Problem description ▸
Among the entries below, find every line that has "File" and pull it out.

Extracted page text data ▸
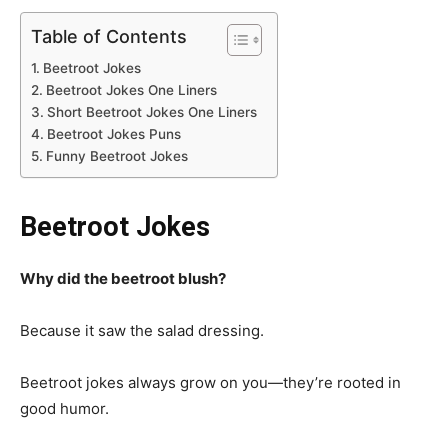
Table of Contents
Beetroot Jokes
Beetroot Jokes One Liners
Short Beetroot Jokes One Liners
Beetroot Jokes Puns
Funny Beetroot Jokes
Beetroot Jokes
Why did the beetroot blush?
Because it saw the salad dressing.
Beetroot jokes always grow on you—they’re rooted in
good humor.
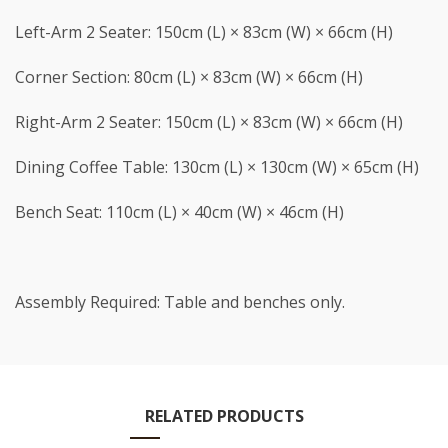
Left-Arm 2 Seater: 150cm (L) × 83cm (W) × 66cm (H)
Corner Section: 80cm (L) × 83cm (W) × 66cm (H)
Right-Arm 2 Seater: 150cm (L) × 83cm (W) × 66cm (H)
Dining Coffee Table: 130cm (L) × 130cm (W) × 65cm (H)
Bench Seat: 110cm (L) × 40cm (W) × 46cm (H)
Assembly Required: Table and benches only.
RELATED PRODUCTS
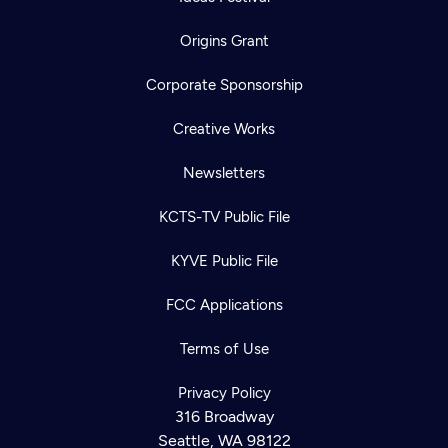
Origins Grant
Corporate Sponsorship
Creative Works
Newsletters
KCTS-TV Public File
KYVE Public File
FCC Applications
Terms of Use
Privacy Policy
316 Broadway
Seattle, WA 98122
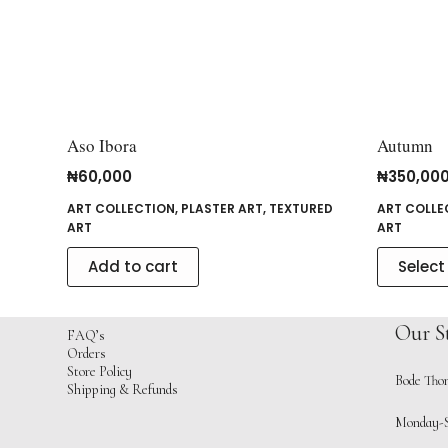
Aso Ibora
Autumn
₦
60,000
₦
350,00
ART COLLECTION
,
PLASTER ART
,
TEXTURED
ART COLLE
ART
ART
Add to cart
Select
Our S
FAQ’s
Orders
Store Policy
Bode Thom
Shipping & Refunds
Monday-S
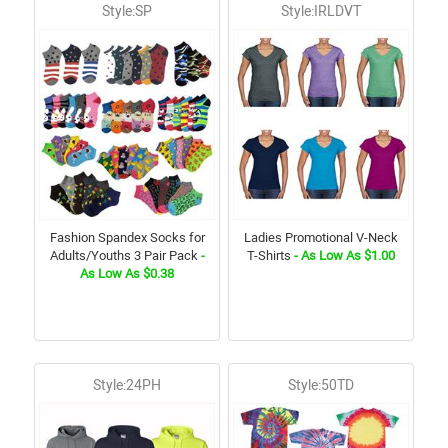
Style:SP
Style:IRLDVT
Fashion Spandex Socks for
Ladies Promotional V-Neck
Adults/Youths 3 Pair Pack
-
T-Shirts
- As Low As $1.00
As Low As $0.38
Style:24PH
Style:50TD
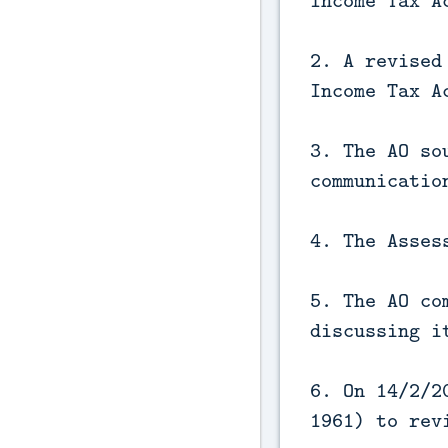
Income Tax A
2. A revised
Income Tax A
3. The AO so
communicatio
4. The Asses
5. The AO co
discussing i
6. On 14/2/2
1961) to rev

==

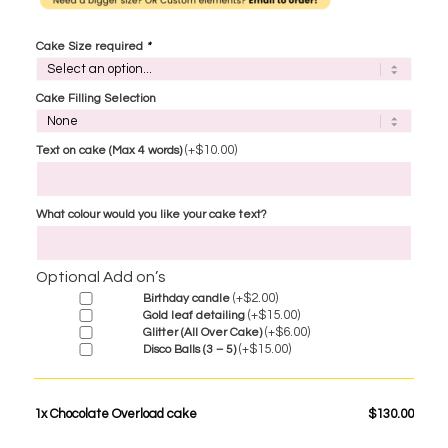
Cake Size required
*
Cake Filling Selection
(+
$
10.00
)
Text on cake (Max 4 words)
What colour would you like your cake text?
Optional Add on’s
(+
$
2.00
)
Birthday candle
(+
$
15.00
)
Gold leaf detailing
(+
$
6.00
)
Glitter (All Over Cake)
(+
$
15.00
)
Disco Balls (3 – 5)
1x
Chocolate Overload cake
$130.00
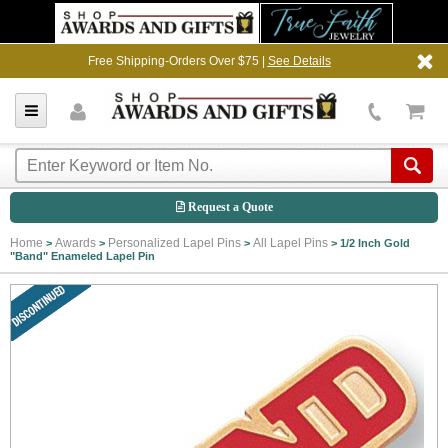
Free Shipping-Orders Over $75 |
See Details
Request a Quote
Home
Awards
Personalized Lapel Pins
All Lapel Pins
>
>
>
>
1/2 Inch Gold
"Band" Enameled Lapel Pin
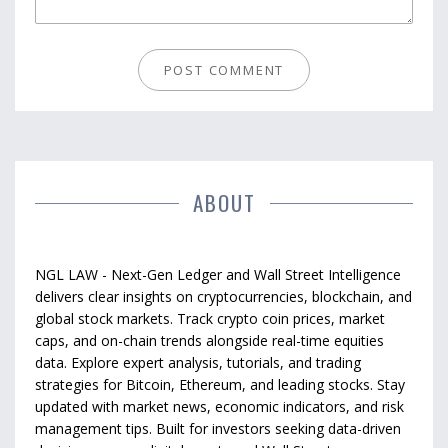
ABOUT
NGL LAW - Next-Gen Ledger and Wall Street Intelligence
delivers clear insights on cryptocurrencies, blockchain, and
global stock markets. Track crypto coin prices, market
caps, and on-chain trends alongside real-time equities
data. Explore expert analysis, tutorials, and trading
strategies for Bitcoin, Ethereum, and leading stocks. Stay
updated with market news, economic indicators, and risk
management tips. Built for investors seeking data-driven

Your solution ▸
KCTS-TV Public File
KYVE Public File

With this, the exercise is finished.